Facebook dépasse Google, le web vacille
Pour la première fois de l’histoire du web, un réseau social a généré outre-Atlantique davantage de trafic qu’un moteur de recherche. Au delà de la guerre d’audience qui fait rage entre Google et Facebook, c’est l’internet en lui-même qui subit une mutation majeure.
Ce n’est rien. Une paille. 0,04 point de différence, mais qui pourrait bien annoncer la fin du web tel qu’on le connaît. Une étude de Experian Hitwise montre qu’aux États-Unis, pour la première fois de son histoire, sur une semaine entière, Facebook a généré davantage de trafic que le colosse Google : 7,07% contre 7,03% entre le 6 et le 13 mars 2010. Et la tendance de fond ne laisse guère de chances au leader des moteurs de recherche : en un an, Google a gagné 9% de trafic, quand Facebook progressait de 185%.
Bien sûr, cette nouvelle donne est à nuancer. Dans l’hexagone, comme dans le reste du monde, Google continue certes de mener la danse numérique.
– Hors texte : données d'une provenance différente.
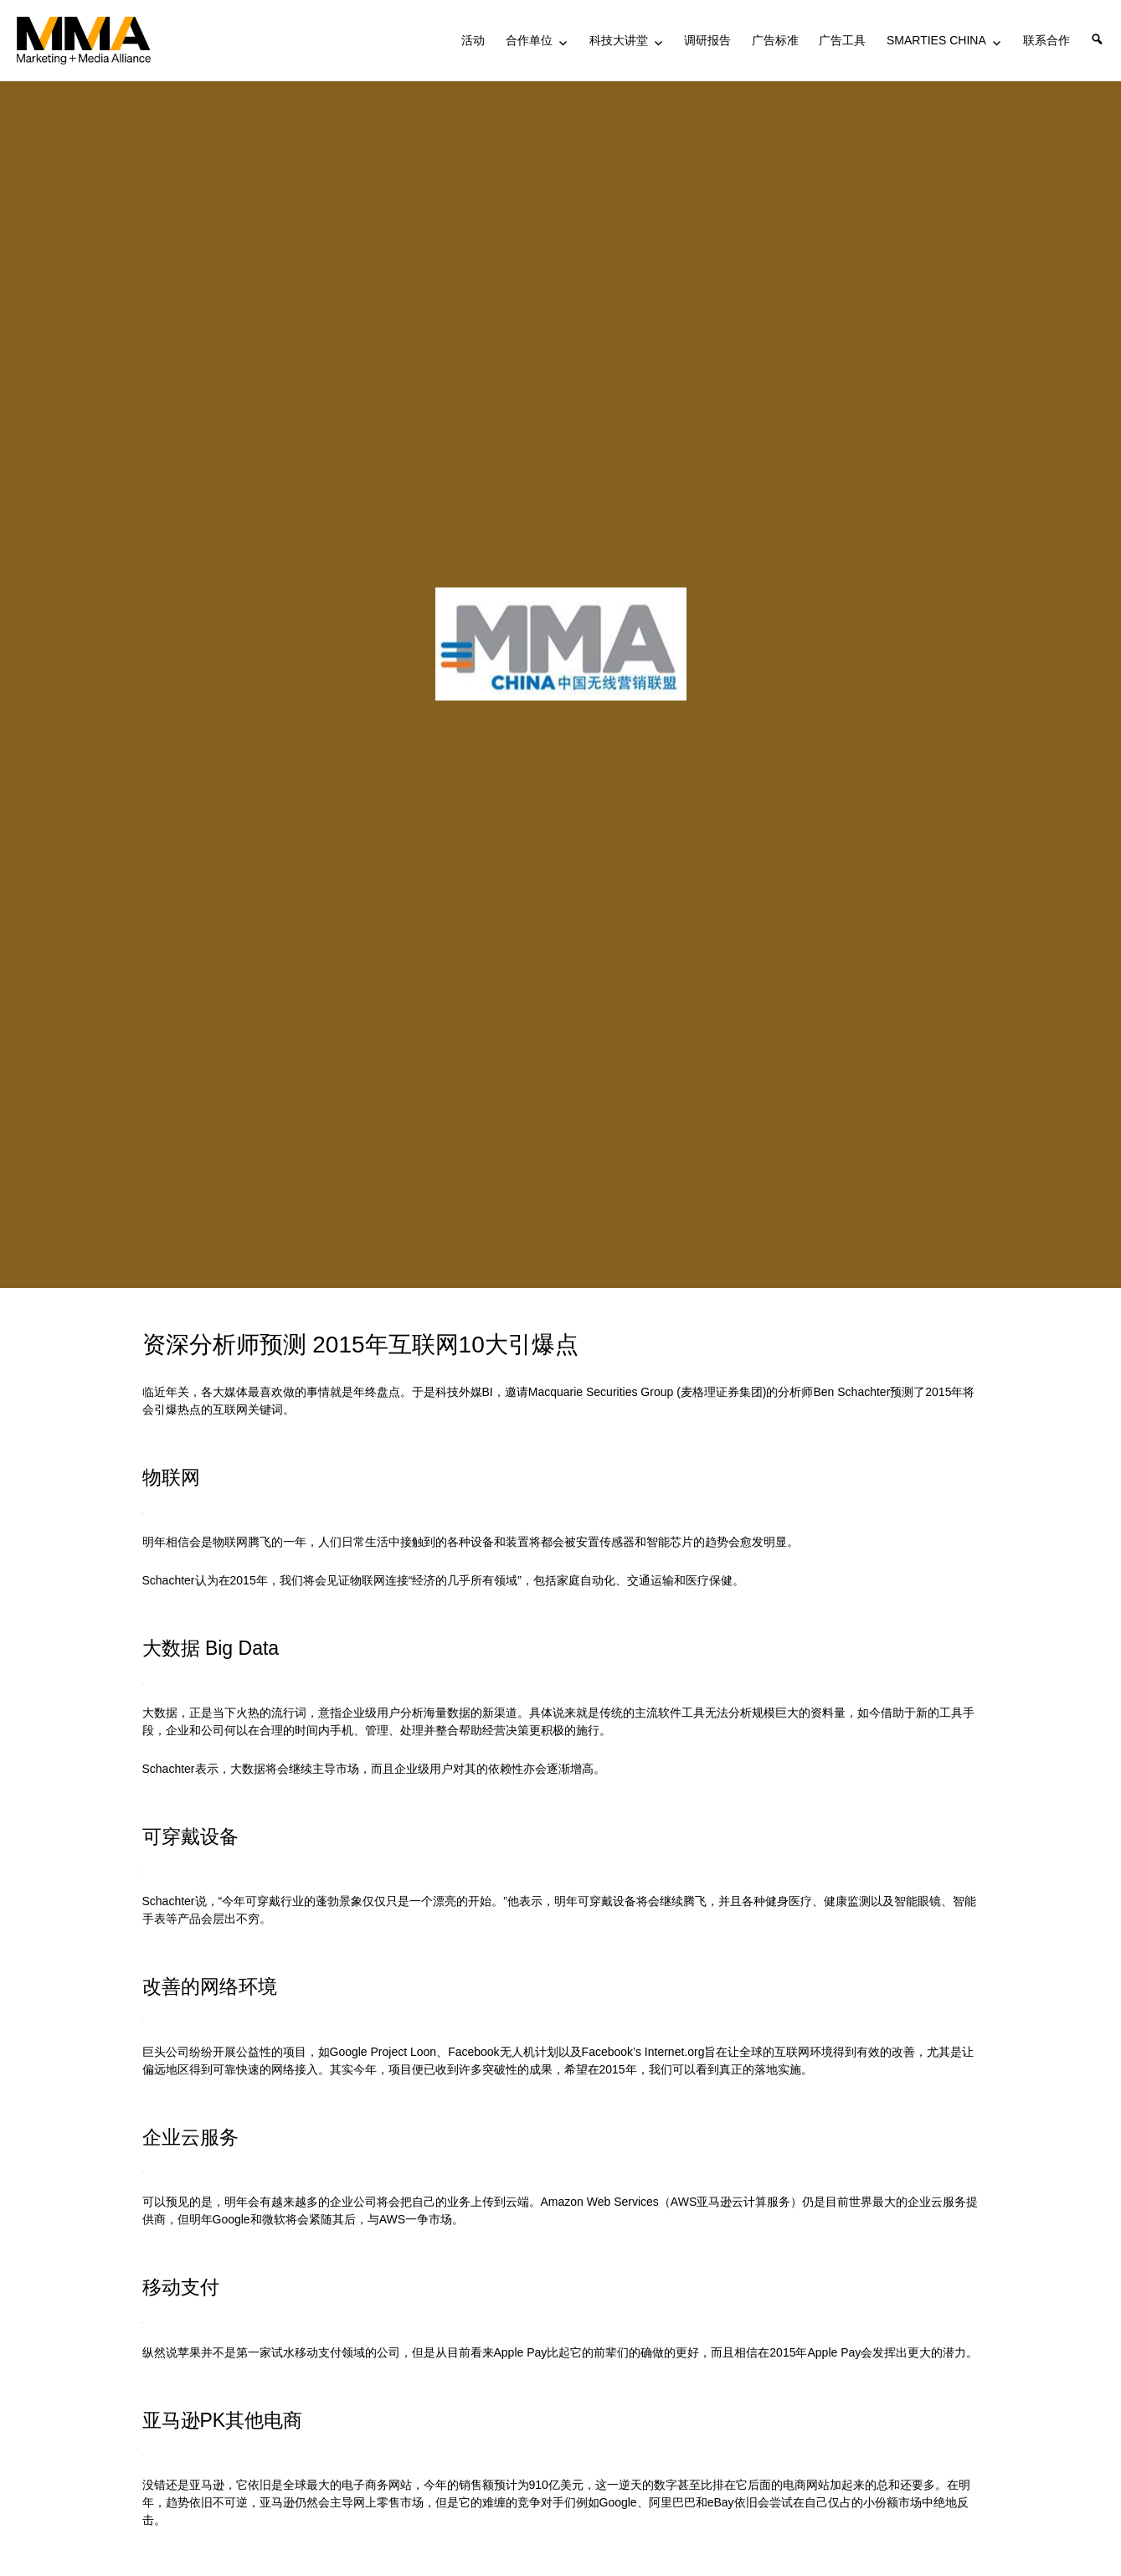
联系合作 (1046, 40)
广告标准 (775, 40)
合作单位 (529, 40)
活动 (473, 40)
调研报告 (707, 40)
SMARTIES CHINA (936, 40)
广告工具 (842, 40)
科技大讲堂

En janvier dernier, Google France avait reçu 10,38% des visites, contre 6,83% pour Facebook. Et l’étude de HitWise ne tient pas compte de tous les services proposés par Google, tels que Gmail ou Google maps. Considérsé dans leur ensemble, les services de Google continuent de représenter plus de 11% du trafic états-unien, toujours loin devant Facebook.
Le lien social contre l’algorithme
Reste que la hiérarchie qui se dessine, c’est celle du réseau contre le moteur de recherche, du lien social contre l’algorithme, de la connexion des intérêts personnels contre l’exploration méthodique des crawlers... D’un côté, il y a l’internet traditionnel, dans lequel le programme informatique organise la connaissance en bases de données, et de l’autre, il y a des êtres humains, qui font remonter les informations qu’ils jugent dignes d’intérêt à des gens qui les jugent dignes de confiance. Depuis un moment déjà, Google a compris que sa concurrence directe ne résidait plus guère dans le search – les google-killers cuil et bing connaissent des fortunes diverses, mais ne sont guère parvenus à ébranler son leadership –, mais dans le social. Et de multiplier les tentatives infructeuses : Google Wave, Google Buzz, auxquelles les internautes ont réservé un accueil tiède. En 2007, Google ne s’était d’ailleurs pas caché de son intention d’investir dans Facebook, avant de se faire couper l’herbe sous le pied par Microsoft. La guerre qui a lieu, car c’est bien d’une guerre qu’il s’agit, a pour objet la domination de l’internet, mais surtout son utilisation, sa structure et son organisation. Au lieu d’aller chercher l’information, l’utilisateur la laisse désormais venir à lui, grâce à son réseau. Le push prend le pas sur le pull. Et l’arrivée des smartphones, en particulier de l’iPhone et de sa cohorte d’applications qui épargnent à l’utilisateur de longues errances au sein des méandres du world wide web viennent renforcer une nouvelle forme d’activité en ligne, où ses sources sont précisément celles qu’il a choisies. Quant au nerf de la guerre, l’argent, oui, le chiffre d’affaire de Facebook reste très inférieur à celui réalisé par Google : 1,5 contre 23,7 milliards de dollars.
Mais avec 400 millions de membres, donc 300 millions régulièrement actifs, une équipe relativement réduite (300 ingénieurs – soit un par million d’utilisateurs –, 1000 employés), un Facebook connect désormais utilisé par des milliers de sites... Et des spéculations sur sa valorisation oscillant entre 11 et 40 milliards de dollars, Facebook peut espérer à plus ou moins court terme, une introduction en bourse retentissante. Tout dépend maintenant des qualités de business man de Mark Zuckerberg.
Il y a bientôt un an, Electron Libre annonçait « La Fin du Web », au profit de l’émergence du digital-me. Un pas de plus dans cette direction vient d’être franchi.